Susan Levy Miller is an Associate at Kaufman Borgeest & Ryan LLP.
1. Children who are allegedly abused or neglected enter the foster care system pursuant to Article 10 of the Family Court Act. Usually, an Order transferring legal custody to the local government authority who files the petition is sought from the Family Court at the time of the filing of the Abuse or Neglect petition.
2. Children are adjudicated as “delinquent” pursuant to Article 3 of the Family Court Act.
3. Group homes usually house groups of teenagers of varying ages who live together under adult supervision.
4. Children are adjudicated as “PINS” pursuant to Article 7 of the Family Court Act.
5. The child is the respondent in a PINS case, much as in a delinquency case, and, therefore, is directly subject to the orders of the court.
6. Under state regulations, children charged with committing delinquent acts, however, are not permitted to be placed in the same facility with children who were abused or neglected.
7. This includes provision of services, including all social work aspects of the case, but excludes medical costs, because these which are borne by the Medicaid system.
8. The local agency shares these costs in thirds with the state and federal government through a complicated claiming budget that is calculated on a per-child basis.

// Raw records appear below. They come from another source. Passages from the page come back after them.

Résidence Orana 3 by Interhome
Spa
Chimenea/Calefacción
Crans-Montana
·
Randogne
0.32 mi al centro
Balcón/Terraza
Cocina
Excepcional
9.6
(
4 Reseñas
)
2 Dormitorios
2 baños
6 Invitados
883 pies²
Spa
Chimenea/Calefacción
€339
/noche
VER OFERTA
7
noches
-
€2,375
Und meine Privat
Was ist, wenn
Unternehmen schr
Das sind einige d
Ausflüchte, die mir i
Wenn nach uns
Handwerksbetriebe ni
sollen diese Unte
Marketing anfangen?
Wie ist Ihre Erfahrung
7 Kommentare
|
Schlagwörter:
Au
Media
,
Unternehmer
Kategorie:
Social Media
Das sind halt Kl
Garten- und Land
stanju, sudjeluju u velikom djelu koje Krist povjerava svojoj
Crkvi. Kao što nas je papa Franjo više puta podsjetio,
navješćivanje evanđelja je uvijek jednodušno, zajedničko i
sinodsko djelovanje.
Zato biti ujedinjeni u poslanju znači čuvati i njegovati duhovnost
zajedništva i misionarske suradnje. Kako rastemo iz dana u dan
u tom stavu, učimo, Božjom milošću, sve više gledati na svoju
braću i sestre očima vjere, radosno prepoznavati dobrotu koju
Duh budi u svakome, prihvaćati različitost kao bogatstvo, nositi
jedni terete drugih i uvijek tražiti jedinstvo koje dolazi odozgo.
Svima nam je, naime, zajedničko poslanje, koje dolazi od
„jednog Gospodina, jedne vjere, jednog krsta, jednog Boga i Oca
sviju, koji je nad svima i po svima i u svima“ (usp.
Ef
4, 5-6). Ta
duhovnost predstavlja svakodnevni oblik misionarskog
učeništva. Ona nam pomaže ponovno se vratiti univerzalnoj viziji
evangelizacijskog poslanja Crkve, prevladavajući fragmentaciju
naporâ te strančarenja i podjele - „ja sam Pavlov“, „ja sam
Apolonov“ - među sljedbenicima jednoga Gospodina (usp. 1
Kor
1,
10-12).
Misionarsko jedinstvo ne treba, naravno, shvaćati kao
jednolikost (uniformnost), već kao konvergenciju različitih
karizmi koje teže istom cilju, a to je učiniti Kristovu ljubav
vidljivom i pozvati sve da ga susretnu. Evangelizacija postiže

9. In Matter of Eugene F., Index No. 1125/86 (Sup.Ct., NY Co.), the Court decided that relatives who undertake the care of a child in foster care should receive the same stipend as non-relatives so long as their home is certified according to the same standards. The practice is codified in 18 NYCRR 443.
10. For instance, no corporal punishment may be used on a foster child.
11. The Administration for Children’s Services is the child-protective arm of the City of New York.

12. The private agency in question in this case was the now-defunct Talbot-Perkins Agency.